▶ **WHAT NEEDS TO BE DONE**
Up to and including the line that contains "Prep for 4th of July (62, 1230)", write out each line of the material from its first line, exactly.
+++
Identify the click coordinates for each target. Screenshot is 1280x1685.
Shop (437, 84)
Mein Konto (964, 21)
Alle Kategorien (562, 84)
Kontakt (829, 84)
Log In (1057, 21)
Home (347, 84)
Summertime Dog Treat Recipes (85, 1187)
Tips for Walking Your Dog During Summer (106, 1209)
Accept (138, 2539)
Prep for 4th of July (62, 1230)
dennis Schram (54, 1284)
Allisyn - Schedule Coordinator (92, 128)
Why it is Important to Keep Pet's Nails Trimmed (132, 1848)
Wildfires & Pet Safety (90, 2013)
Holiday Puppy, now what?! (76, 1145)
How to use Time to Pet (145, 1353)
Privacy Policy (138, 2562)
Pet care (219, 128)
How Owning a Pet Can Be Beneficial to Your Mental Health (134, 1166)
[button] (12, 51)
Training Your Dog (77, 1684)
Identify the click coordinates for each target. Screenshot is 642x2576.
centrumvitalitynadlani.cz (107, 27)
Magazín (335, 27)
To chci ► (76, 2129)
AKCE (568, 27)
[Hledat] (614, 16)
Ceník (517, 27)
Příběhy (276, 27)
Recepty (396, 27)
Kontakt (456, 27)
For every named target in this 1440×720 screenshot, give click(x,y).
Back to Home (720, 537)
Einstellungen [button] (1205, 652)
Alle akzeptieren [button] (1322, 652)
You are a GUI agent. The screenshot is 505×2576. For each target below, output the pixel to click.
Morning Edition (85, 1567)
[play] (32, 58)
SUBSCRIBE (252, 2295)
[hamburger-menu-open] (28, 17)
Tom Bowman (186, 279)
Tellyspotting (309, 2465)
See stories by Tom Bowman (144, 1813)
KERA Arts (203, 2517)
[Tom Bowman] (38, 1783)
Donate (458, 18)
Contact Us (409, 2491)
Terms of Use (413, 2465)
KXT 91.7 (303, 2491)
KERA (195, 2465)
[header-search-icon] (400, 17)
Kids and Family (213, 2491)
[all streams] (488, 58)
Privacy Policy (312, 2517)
+++
▶ **COMPLETED EXERCISE**
Identify the click coordinates for each target. Screenshot is 1280x1685.
Shop (437, 84)
Mein Konto (964, 21)
Alle Kategorien (562, 84)
Kontakt (829, 84)
Log In (1057, 21)
Home (347, 84)
Summertime Dog Treat Recipes (85, 1187)
Tips for Walking Your Dog During Summer (106, 1209)
Accept (138, 2539)
Prep for 4th of July (62, 1230)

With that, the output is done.